** Records provided follows **
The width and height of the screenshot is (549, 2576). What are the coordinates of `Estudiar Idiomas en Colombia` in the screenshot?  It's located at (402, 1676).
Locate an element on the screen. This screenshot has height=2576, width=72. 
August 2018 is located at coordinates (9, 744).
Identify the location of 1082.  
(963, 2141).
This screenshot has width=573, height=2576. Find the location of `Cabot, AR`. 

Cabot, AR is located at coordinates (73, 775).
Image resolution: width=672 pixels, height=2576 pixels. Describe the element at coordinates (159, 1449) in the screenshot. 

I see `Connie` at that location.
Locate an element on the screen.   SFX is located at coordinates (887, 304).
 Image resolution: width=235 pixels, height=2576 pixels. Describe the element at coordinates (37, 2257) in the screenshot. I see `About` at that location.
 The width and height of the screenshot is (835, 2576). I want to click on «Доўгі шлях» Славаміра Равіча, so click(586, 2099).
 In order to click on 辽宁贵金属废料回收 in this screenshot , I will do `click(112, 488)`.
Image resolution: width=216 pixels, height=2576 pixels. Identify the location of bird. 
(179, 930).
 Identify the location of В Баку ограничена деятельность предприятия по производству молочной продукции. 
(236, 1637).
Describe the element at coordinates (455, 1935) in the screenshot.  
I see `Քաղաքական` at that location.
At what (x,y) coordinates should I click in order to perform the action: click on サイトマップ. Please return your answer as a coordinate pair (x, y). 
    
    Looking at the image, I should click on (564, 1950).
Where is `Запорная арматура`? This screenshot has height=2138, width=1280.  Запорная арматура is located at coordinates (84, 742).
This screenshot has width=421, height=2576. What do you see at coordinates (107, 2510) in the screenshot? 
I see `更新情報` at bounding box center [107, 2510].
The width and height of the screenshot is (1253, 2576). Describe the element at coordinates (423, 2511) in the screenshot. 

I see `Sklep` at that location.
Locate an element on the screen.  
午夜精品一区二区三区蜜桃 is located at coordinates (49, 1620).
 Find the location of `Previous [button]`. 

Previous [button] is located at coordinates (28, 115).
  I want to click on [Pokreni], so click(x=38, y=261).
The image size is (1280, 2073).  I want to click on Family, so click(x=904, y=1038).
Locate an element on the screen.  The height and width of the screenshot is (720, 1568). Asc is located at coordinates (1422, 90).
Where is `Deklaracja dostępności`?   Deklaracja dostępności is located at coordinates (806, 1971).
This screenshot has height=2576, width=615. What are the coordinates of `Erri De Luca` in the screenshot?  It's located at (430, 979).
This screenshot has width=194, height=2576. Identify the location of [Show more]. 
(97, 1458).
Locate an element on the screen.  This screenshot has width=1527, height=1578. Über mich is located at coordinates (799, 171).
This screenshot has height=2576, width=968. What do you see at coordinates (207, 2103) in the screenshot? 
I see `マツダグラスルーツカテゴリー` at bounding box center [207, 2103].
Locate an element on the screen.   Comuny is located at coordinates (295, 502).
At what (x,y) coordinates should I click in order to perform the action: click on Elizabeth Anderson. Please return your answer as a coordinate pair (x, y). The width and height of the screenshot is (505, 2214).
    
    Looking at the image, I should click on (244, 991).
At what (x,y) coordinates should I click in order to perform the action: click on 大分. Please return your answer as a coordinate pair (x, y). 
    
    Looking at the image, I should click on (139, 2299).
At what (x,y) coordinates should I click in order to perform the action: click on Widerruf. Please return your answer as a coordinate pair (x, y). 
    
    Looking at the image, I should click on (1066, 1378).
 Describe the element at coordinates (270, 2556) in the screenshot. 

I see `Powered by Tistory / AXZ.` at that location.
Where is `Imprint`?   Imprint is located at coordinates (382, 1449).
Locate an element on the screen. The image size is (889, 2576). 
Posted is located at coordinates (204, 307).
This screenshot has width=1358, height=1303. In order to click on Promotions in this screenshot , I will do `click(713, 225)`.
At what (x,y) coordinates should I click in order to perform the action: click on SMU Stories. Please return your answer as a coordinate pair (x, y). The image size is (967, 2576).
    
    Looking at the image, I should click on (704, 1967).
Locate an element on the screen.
** End of Records provided **
What the task requires — Return exactly, and only, the lines above starting at the line that contains "Describe the element at coordinates (455, 1935)" and ending at the line that contains "The image size is (1280, 2073).".

Written solution —
Describe the element at coordinates (455, 1935) in the screenshot.  
I see `Քաղաքական` at that location.
At what (x,y) coordinates should I click in order to perform the action: click on サイトマップ. Please return your answer as a coordinate pair (x, y). 
    
    Looking at the image, I should click on (564, 1950).
Where is `Запорная арматура`? This screenshot has height=2138, width=1280.  Запорная арматура is located at coordinates (84, 742).
This screenshot has width=421, height=2576. What do you see at coordinates (107, 2510) in the screenshot? 
I see `更新情報` at bounding box center [107, 2510].
The width and height of the screenshot is (1253, 2576). Describe the element at coordinates (423, 2511) in the screenshot. 

I see `Sklep` at that location.
Locate an element on the screen.  
午夜精品一区二区三区蜜桃 is located at coordinates (49, 1620).
 Find the location of `Previous [button]`. 

Previous [button] is located at coordinates (28, 115).
  I want to click on [Pokreni], so click(x=38, y=261).
The image size is (1280, 2073).  I want to click on Family, so click(x=904, y=1038).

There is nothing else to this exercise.